## Recorded data
|---|

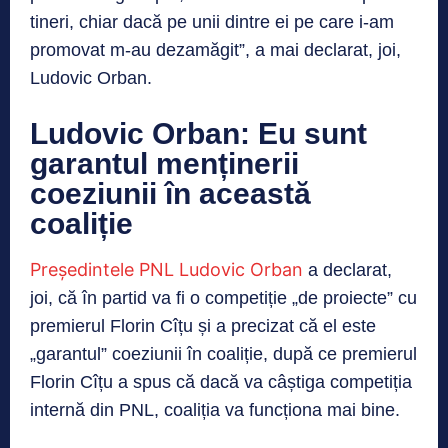
tineri, chiar dacă pe unii dintre ei pe care i-am
promovat m-au dezamăgit”, a mai declarat, joi,
Ludovic Orban.
Ludovic Orban: Eu sunt
garantul menținerii
coeziunii în această
coaliție
Președintele PNL Ludovic Orban
a declarat,
joi, că în partid va fi o competiție „de proiecte” cu
premierul Florin Cîțu și a precizat că el este
„garantul” coeziunii în coaliție, după ce premierul
Florin Cîțu a spus că dacă va câștiga competiția
internă din PNL, coaliția va funcționa mai bine.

|---|

## EXERCISE OBJECTIVE
Print all entries exactly; skip the pictures.

## PROBLEM SOLUTION
tineri, chiar dacă pe unii dintre ei pe care i-am
promovat m-au dezamăgit”, a mai declarat, joi,
Ludovic Orban.
Ludovic Orban: Eu sunt
garantul menținerii
coeziunii în această
coaliție
Președintele PNL Ludovic Orban
a declarat,
joi, că în partid va fi o competiție „de proiecte” cu
premierul Florin Cîțu și a precizat că el este
„garantul” coeziunii în coaliție, după ce premierul
Florin Cîțu a spus că dacă va câștiga competiția
internă din PNL, coaliția va funcționa mai bine.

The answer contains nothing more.